Transcribed page contents:
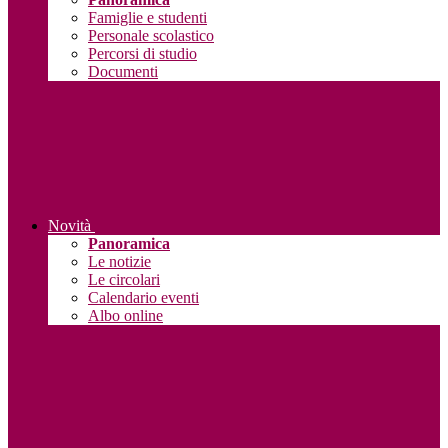
Famiglie e studenti
Personale scolastico
Percorsi di studio
Documenti
Novità
Panoramica
Le notizie
Le circolari
Calendario eventi
Albo online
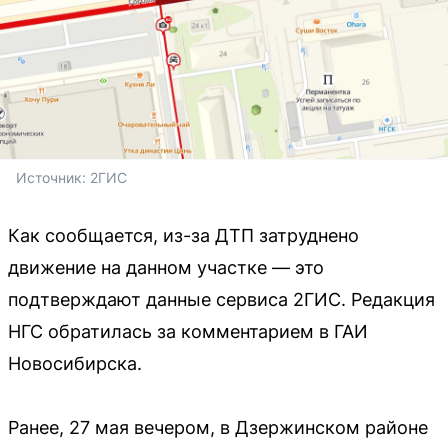
Источник: 
2ГИС
Как сообщается, из-за ДТП затруднено
движение на данном участке — это
подтверждают данные сервиса 2ГИС. Редакция
НГС обратилась за комментарием в ГАИ
Новосибирска.
Ранее, 27 мая вечером, в Дзержинском районе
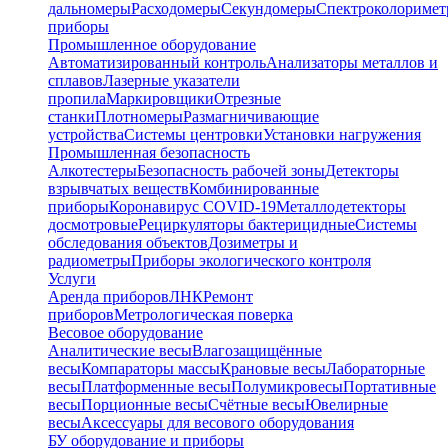
дальномеры
Расходомеры
Секундомеры
Спектроколориме
приборы
Промышленное оборудование
Автоматизированный контроль
Анализаторы металлов и
сплавов
Лазерные указатели
пропила
Маркировщики
Отрезные
станки
Плотномеры
Размагничивающие
устройства
Системы центровки
Установки нагружения
Промышленная безопасность
Алкотестеры
Безопасность рабочей зоны
Детекторы
взрывчатых веществ
Комбинированные
приборы
Коронавирус COVID-19
Металлодетекторы
досмотровые
Рециркуляторы бактерицидные
Системы
обследования объектов
Дозиметры и
радиометры
Приборы экологического контроля
Услуги
Аренда приборов
ЛНК
Ремонт
приборов
Метрологическая поверка
Весовое оборудование
Аналитические весы
Влагозащищённые
весы
Компараторы массы
Крановые весы
Лабораторные
весы
Платформенные весы
Полумикровесы
Портативные
весы
Порционные весы
Счётные весы
Ювелирные
весы
Аксессуары для весового оборудования
БУ оборудование и приборы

DIRECTIONS FOR THIS TASK
Print once more, exactly, the lines that start at the top of the records above and end at the line with "Новосибирска.", skipping all pictures.

EXERCISE SOLUTION
Famiglie e studenti
Personale scolastico
Percorsi di studio
Documenti
Novità
Panoramica
Le notizie
Le circolari
Calendario eventi
Albo online
Источник: 
2ГИС
Как сообщается, из-за ДТП затруднено
движение на данном участке — это
подтверждают данные сервиса 2ГИС. Редакция
НГС обратилась за комментарием в ГАИ
Новосибирска.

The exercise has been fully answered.